Wormholes would not be shortcuts, on the contrary
– News of April 30, 2019 –
In 1915, Albert Einstein presented his theory of general relativity, a revolutionary description of gravitation. A few weeks later, he received two letters from another German physicist Karl Schwarzschild. These letters contained the first exact solution to the equations of general relativity. Although he was impressed by Karl Schwarzschild’s solution, Albert Einstein did not immediately understand all of its implications. Karl Schwarzschild’s solution makes predictions difficult to believe, gravitational singularities from which nothing can escape. These are the black holes. There are now evidence that black holes exist, but general relativity allows for even more incredible predictions.

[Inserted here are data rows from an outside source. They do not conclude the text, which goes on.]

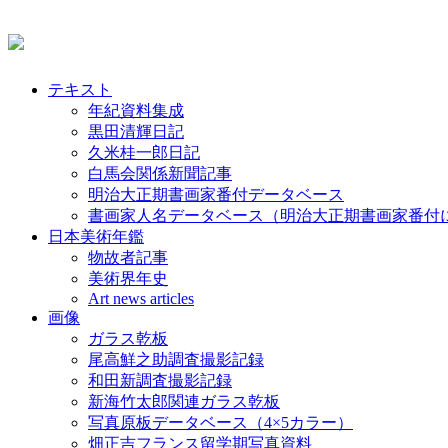
テキスト
年紀資料集成
黒田清輝日記
久米桂一郎日記
白馬会関係新聞記事
明治大正期書画家番付データベース
書画家人名データベース（明治大正期書画家番付
日本美術年鑑
物故者記事
美術界年史
Art news articles
画像
ガラス乾板
尾高鮮之助調査撮影記録
和田新調査撮影記録
新海竹太郎関連ガラス乾板
写真原板データベース（4×5カラー）
畑正吉フランス留学期写真資料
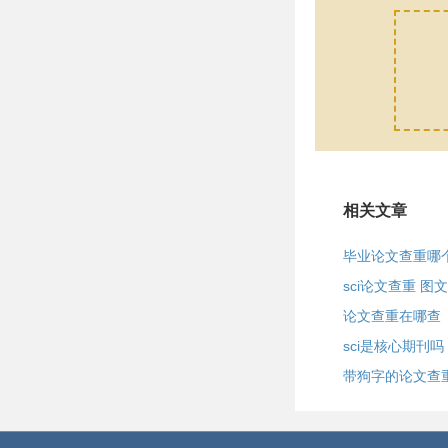
相关文章
毕业论文查重哪
sci论文查重 图
论文查重在哪查
sci是核心期刊吗
带狗字的论文查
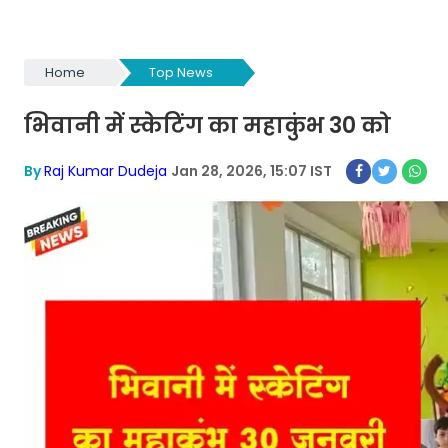
Home
Top News
भिवानी में स्केटिंग का महाकुंभ 30 को
By
Raj Kumar Dudeja
Jan 28, 2026, 15:07 IST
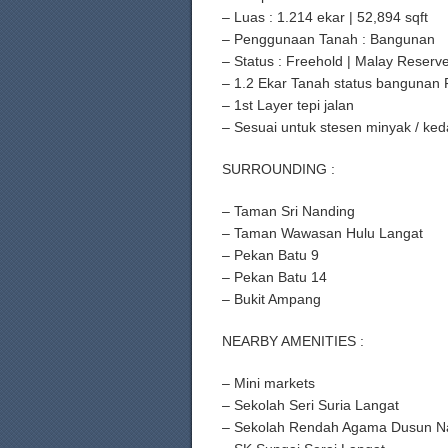
– Luas : 1.214 ekar | 52,894 sqft
– Penggunaan Tanah : Bangunan
– Status : Freehold | Malay Reserv
– 1.2 Ekar Tanah status bangunan 
– 1st Layer tepi jalan
– Sesuai untuk stesen minyak / ked
SURROUNDING :
– Taman Sri Nanding
– Taman Wawasan Hulu Langat
– Pekan Batu 9
– Pekan Batu 14
– Bukit Ampang
NEARBY AMENITIES :
– Mini markets
– Sekolah Seri Suria Langat
– Sekolah Rendah Agama Dusun N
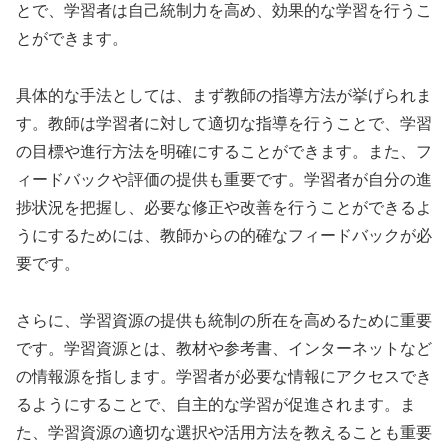
とで、学習者は自己統制力を高め、効果的な学習を行うこ
とができます。
具体的な手法としては、まず教師の指導方法が挙げられま
す。教師は学習者に対して適切な指導を行うことで、学習
の目標や進行方法を明確にすることができます。また、フ
ィードバックや評価の提供も重要です。学習者が自分の進
捗状況を把握し、必要な修正や改善を行うことができるよ
うにするためには、教師からの的確なフィードバックが必
要です。
さらに、学習資源の提供も統制の所在を高めるために重要
です。学習資源とは、教材や参考書、インターネットなど
の情報源を指します。学習者が必要な情報にアクセスでき
るようにすることで、自主的な学習が促進されます。ま
た、学習資源の適切な選択や活用方法を教えることも重要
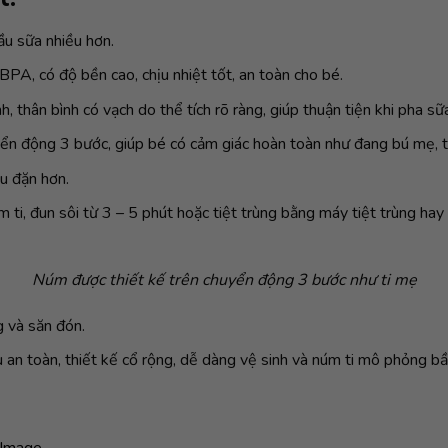
ầu sữa nhiều hơn.
BPA, có độ bền cao, chịu nhiệt tốt, an toàn cho bé.
 thân bình có vạch do thể tích rõ ràng, giúp thuận tiện khi pha sữ
yển động 3 bước, giúp bé có cảm giác hoàn toàn như đang bú mẹ, t
ều đặn hơn.
m ti, đun sôi từ 3 – 5 phút hoặc tiệt trùng bằng máy tiệt trùng hay 
Núm được thiết kế trên chuyển động 3 bước như ti mẹ
 và săn đón.
 an toàn, thiết kế cổ rộng, dễ dàng vệ sinh và núm ti mô phỏng b
Image...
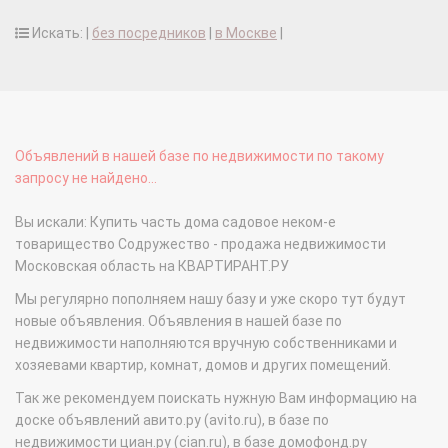
Искать: |
без посредников
|
в Москве
|
Объявлений в нашей базе по недвижимости по такому
запросу не найдено...
Вы искали: Купить часть дома садовое неком-е
товарищество Содружество - продажа недвижимости
Московская область на КВАРТИРАНТ.РУ
Мы регулярно пополняем нашу базу и уже скоро тут будут
новые объявления. Объявления в нашей базе по
недвижимости наполняются вручную собственниками и
хозяевами квартир, комнат, домов и других помещений.
Так же рекомендуем поискать нужную Вам информацию на
доске объявлений авито.ру (avito.ru), в базе по
недвижимости циан.ру (cian.ru), в базе домофонд.ру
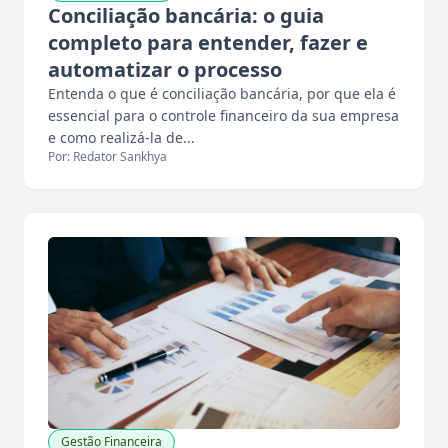
Conciliação bancária: o guia
completo para entender, fazer e
automatizar o processo
Entenda o que é conciliação bancária, por que ela é
essencial para o controle financeiro da sua empresa
e como realizá-la de...
Por: Redator Sankhya
Gestão Financeira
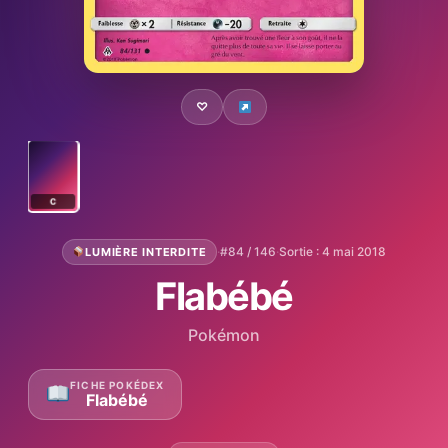
♡
C
·
#84 / 146
·
Sortie : 4 mai 2018
LUMIÈRE INTERDITE
Flabébé
Pokémon
FICHE POKÉDEX
Flabébé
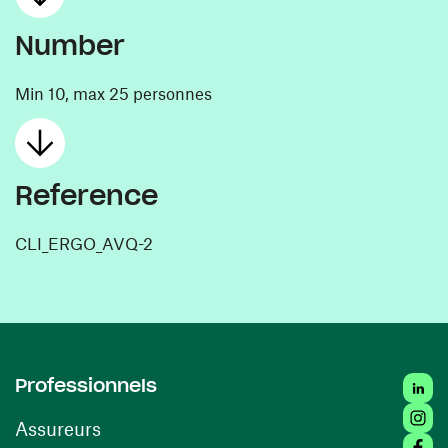
Number
Min 10, max 25 personnes
Reference
CLI_ERGO_AVQ-2
Linke
Professionnels
Insta
Assureurs
Faceb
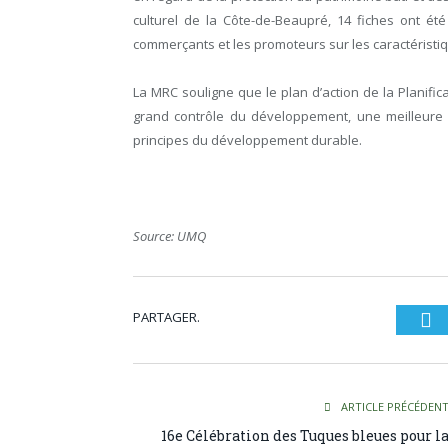
culturel de la Côte-de-Beaupré, 14 fiches ont été 
commerçants et les promoteurs sur les caractéristi
La MRC souligne que le plan d’action de la Planif
grand contrôle du développement, une meilleure éq
principes du développement durable.
Source: UMQ
PARTAGER.
Tw
ARTICLE PRÉCÉDEN
16e Célébration des Tuques bleues pour l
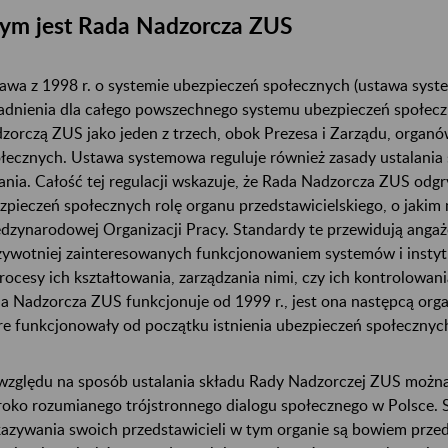
ym jest Rada Nadzorcza ZUS
awa z 1998 r. o systemie ubezpieczeń społecznych (ustawa syst
adnienia dla całego powszechnego systemu ubezpieczeń społecz
zorczą ZUS jako jeden z trzech, obok Prezesa i Zarządu, organ
łecznych. Ustawa systemowa reguluje również zasady ustalania s
ania. Całość tej regulacji wskazuje, że Rada Nadzorcza ZUS o
zpieczeń społecznych rolę organu przedstawicielskiego, o jaki
dzynarodowej Organizacji Pracy. Standardy te przewidują angaż
żywotniej zainteresowanych funkcjonowaniem systemów i instyt
rocesy ich kształtowania, zarządzania nimi, czy ich kontrolowan
a Nadzorcza ZUS funkcjonuje od 1999 r., jest ona następcą or
re funkcjonowały od początku istnienia ubezpieczeń społecznyc
względu na sposób ustalania składu Rady Nadzorczej ZUS można j
roko rozumianego trójstronnego dialogu społecznego w Polsce.
azywania swoich przedstawicieli w tym organie są bowiem prze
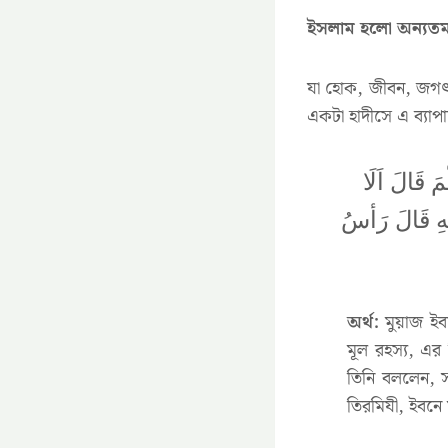
ইসলাম হলো অন্যতম 
যা হোক, জীবন, জগৎ 
একটা হাদীসে এ ব্যাপ
 قَالَ اَلَا
لهِ قَالَ رَأسُ
অর্থ:
মুয়াজ ইব
মূল রহস্য, এর
তিনি বললেন, সব
তিরমিযী, ইবনে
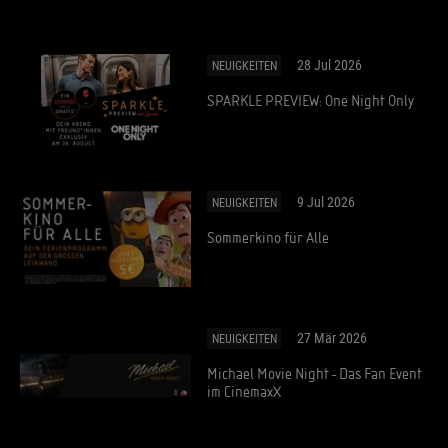
28 Jul 2026
NEUIGKEITEN
SPARKLE PREVIEW: One Night Only
9 Jul 2026
NEUIGKEITEN
Sommerkino für Alle
27 Mär 2026
NEUIGKEITEN
Michael Movie Night - Das Fan Event
im CinemaxX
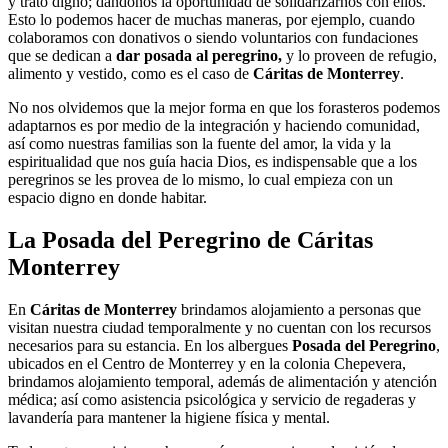
y trato digno; dándonos la oportunidad de solidarizarnos con ellos.
Esto lo podemos hacer de muchas maneras, por ejemplo, cuando
colaboramos con donativos o siendo voluntarios con fundaciones
que se dedican a
dar posada al peregrino,
y lo proveen de refugio,
alimento y vestido, como es el caso de
Cáritas de Monterrey
.
No nos olvidemos que la mejor forma en que los forasteros podemos
adaptarnos es por medio de la integración y haciendo comunidad,
así como nuestras familias son la fuente del amor, la vida y la
espiritualidad que nos guía hacia Dios, es indispensable que a los
peregrinos se les provea de lo mismo, lo cual empieza con un
espacio digno en donde habitar.
La Posada del Peregrino de Cáritas
Monterrey
En
Cáritas de Monterrey
brindamos alojamiento a personas que
visitan nuestra ciudad temporalmente y no cuentan con los recursos
necesarios para su estancia. En los albergues
Posada del Peregrino
,
ubicados en el Centro de Monterrey y en la colonia Chepevera,
brindamos alojamiento temporal, además de alimentación y atención
médica; así como asistencia psicológica y servicio de regaderas y
lavandería para mantener la higiene física y mental.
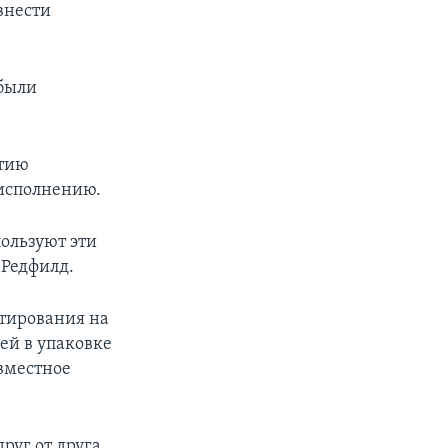
внести
 были
ытию
исполнению.
ользуют эти
 Редфилд.
стирования на
ей в упаковке
вместное
руг от друга,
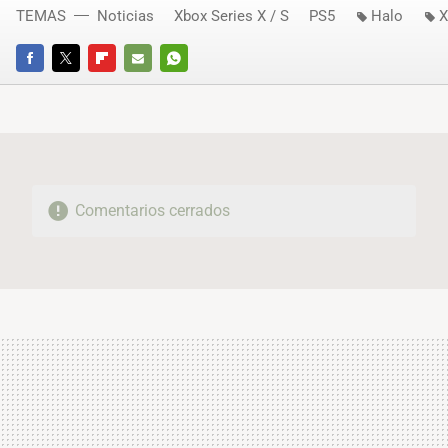
TEMAS
Noticias
Xbox Series X / S
PS5
Halo
X
FACEBOOK
TWITTER
FLIPBOARD
E-
WHATSAPP
MAIL
Comentarios cerrados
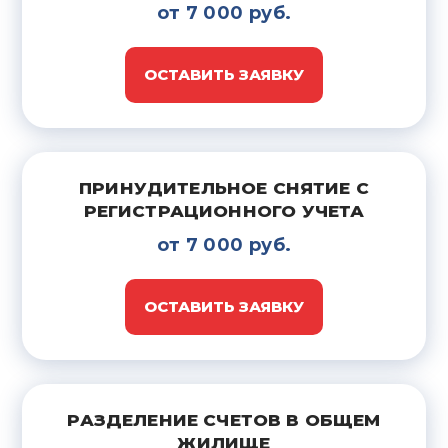
от 7 000 руб.
ОСТАВИТЬ ЗАЯВКУ
ПРИНУДИТЕЛЬНОЕ СНЯТИЕ С
РЕГИСТРАЦИОННОГО УЧЕТА
от 7 000 руб.
ОСТАВИТЬ ЗАЯВКУ
РАЗДЕЛЕНИЕ СЧЕТОВ В ОБЩЕМ
ЖИЛИЩЕ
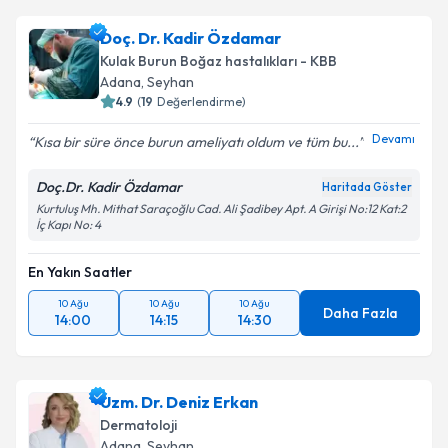
Doç. Dr. Kadir Özdamar
Kulak Burun Boğaz hastalıkları - KBB
Adana
, Seyhan
4.9
(
19
Değerlendirme)
Devamı
Kısa bir süre önce burun ameliyatı oldum ve tüm bu...
Doç.Dr. Kadir Özdamar
Haritada Göster
Kurtuluş Mh. Mithat Saraçoğlu Cad. Ali Şadibey Apt. A Girişi No:12 Kat:2
İç Kapı No: 4
En Yakın Saatler
10 Ağu
10 Ağu
10 Ağu
Daha Fazla
14:00
14:15
14:30
Uzm. Dr. Deniz Erkan
Dermatoloji
Adana
, Seyhan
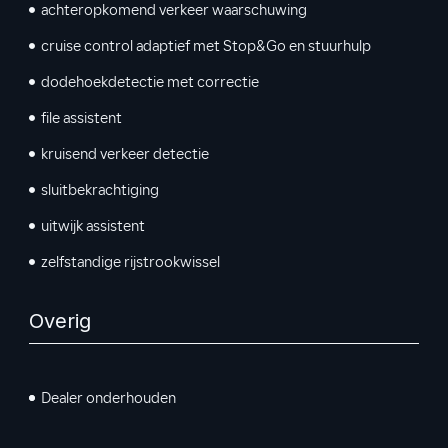
achteropkomend verkeer waarschuwing
cruise control adaptief met Stop&Go en stuurhulp
dodehoekdetectie met correctie
file assistent
kruisend verkeer detectie
sluitbekrachtiging
uitwijk assistent
zelfstandige rijstrookwissel
Overig
Dealer onderhouden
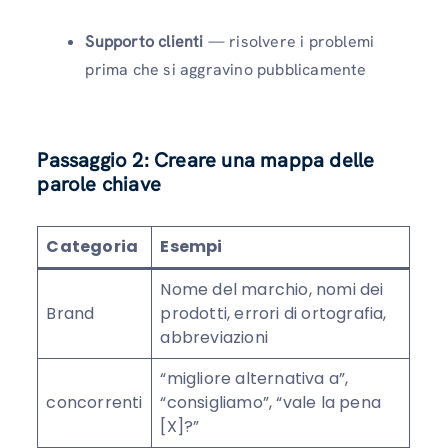
Supporto clienti
— risolvere i problemi
prima che si aggravino pubblicamente
Passaggio 2: Creare una mappa delle
parole chiave
Categoria
Esempi
Nome del marchio, nomi dei
Brand
prodotti, errori di ortografia,
abbreviazioni
“migliore alternativa a”,
concorrenti
“consigliamo”, “vale la pena
[X]?”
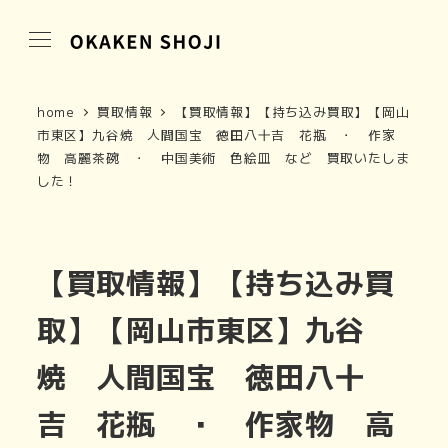
home
買取情報
【買取情報】【持ち込み買取】【岡山
市東区】九谷焼 人間国宝 徳田八十吉 花瓶 ・ 作家
物 高麗茶碗 ・ 中国美術 色絵皿 など 買取いたしま
した！
【買取情報】【持ち込み買
取】【岡山市東区】九谷
焼 人間国宝 徳田八十
吉 花瓶 ・ 作家物 高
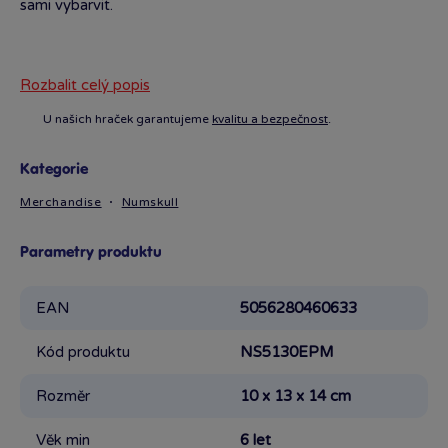
sami vybarvit.
Rozbalit celý popis
U našich hraček garantujeme
kvalitu a bezpečnost
.
Kategorie
Merchandise
Numskull
Parametry produktu
EAN
5056280460633
Kód produktu
NS5130EPM
Rozměr
10 x 13 x 14 cm
Věk min
6 let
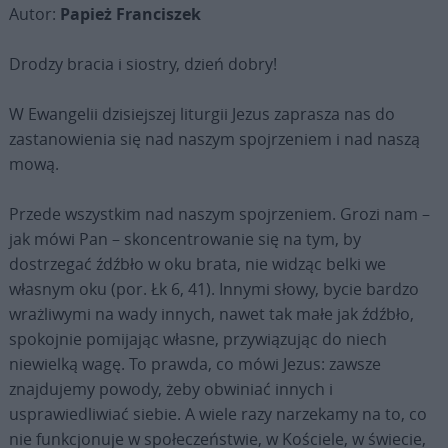
Autor:
Papież Franciszek
Drodzy bracia i siostry, dzień dobry!
W Ewangelii dzisiejszej liturgii Jezus zaprasza nas do
zastanowienia się nad naszym spojrzeniem i nad naszą
mową.
Przede wszystkim nad naszym spojrzeniem. Grozi nam –
jak mówi Pan – skoncentrowanie się na tym, by
dostrzegać źdźbło w oku brata, nie widząc belki we
własnym oku (por. Łk 6, 41). Innymi słowy, bycie bardzo
wrażliwymi na wady innych, nawet tak małe jak źdźbło,
spokojnie pomijając własne, przywiązując do niech
niewielką wagę. To prawda, co mówi Jezus: zawsze
znajdujemy powody, żeby obwiniać innych i
usprawiedliwiać siebie. A wiele razy narzekamy na to, co
nie funkcjonuje w społeczeństwie, w Kościele, w świecie,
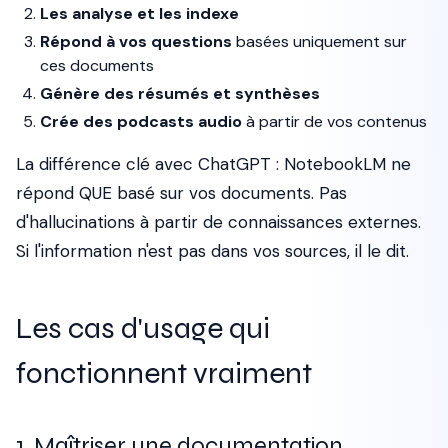
Les analyse et les indexe
Répond à vos questions
basées uniquement sur
ces documents
Génère des résumés et synthèses
Crée des podcasts audio
à partir de vos contenus
La différence clé avec ChatGPT : NotebookLM ne
répond QUE basé sur vos documents. Pas
d'hallucinations à partir de connaissances externes.
Si l'information n'est pas dans vos sources, il le dit.
Les cas d'usage qui
fonctionnent vraiment
1. Maîtriser une documentation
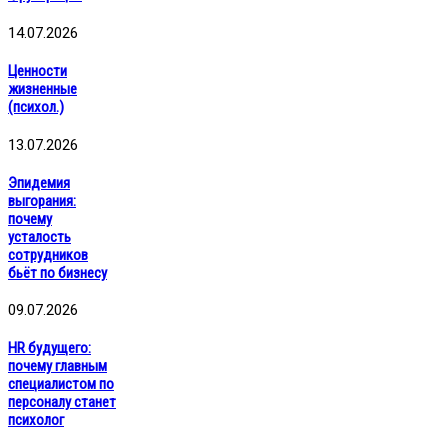
14.07.2026
Ценности
жизненные
(психол.)
13.07.2026
Эпидемия
выгорания:
почему
усталость
сотрудников
бьёт по бизнесу
09.07.2026
HR будущего:
почему главным
специалистом по
персоналу станет
психолог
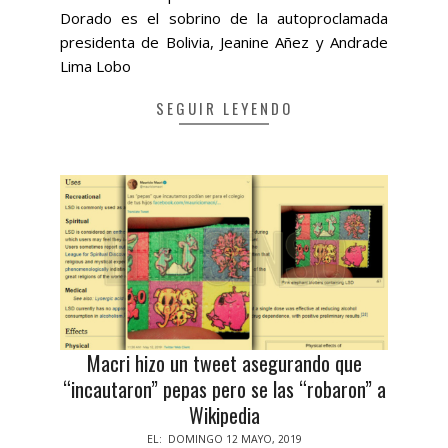
Dorado es el sobrino de la autoproclamada
presidenta de Bolivia, Jeanine Añez y Andrade
Lima Lobo
SEGUIR LEYENDO
Macri hizo un tweet asegurando que
“incautaron” pepas pero se las “robaron” a
Wikipedia
2019-
EL:
DOMINGO 12 MAYO, 2019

In 1916, Ludwig Flamm realized that it is theoretically possible to connect two distant points through space and time. This possibility was rediscovered by Albert Einstein and Nathan Rosen in 1935. This phenomenon is now called wormholes. Nothing proves their existence outside mathematics, but wormholes fascinate physicists and science fiction writers. Theoretical research on wormholes was very popular in the late 1980s and early 1990s. In 1988, a team led by Kip Thorne described a stable and traversable macroscopic wormhole compatible with general relativity. This door would allow travel through space and time. Since that time, research on wormholes has calmed down much, but from time to time an article revives the subject.
In mid-April, a US team released a study on wormholes. It reaffirms that their existence is possible or at least not impossible. According to Daniel Jafferis, traveling with wormholes would take longer than a normal trip. These would not be shortcuts. Sci-fi fans may be disappointed by this study, but not physicists. The theoretical work around wormholes could create a new connection between general relativity and quantum mechanics.
The unification of these two theoretical frameworks is one of the greatest quests of modern physics. For example, the ER = EPR conjecture formulated in 2013 aims to elucidate the phenomenon of quantum entanglement by imagining that two entangled particles are connected to each other by a wormhole. For the moment this is only a very daring hypothesis, but it illustrates how some physicists hope to exploit the wormholes for the benefit of theoretical physics.
Other researchers believe that wormholes could provide an answer to the paradox of information posed by black holes and Hawking radiation. Even if they are not able to make us travel physically at a phenomenal speed, wormholes still have a lot of interest for research and could provide answers to some mysteries of physics.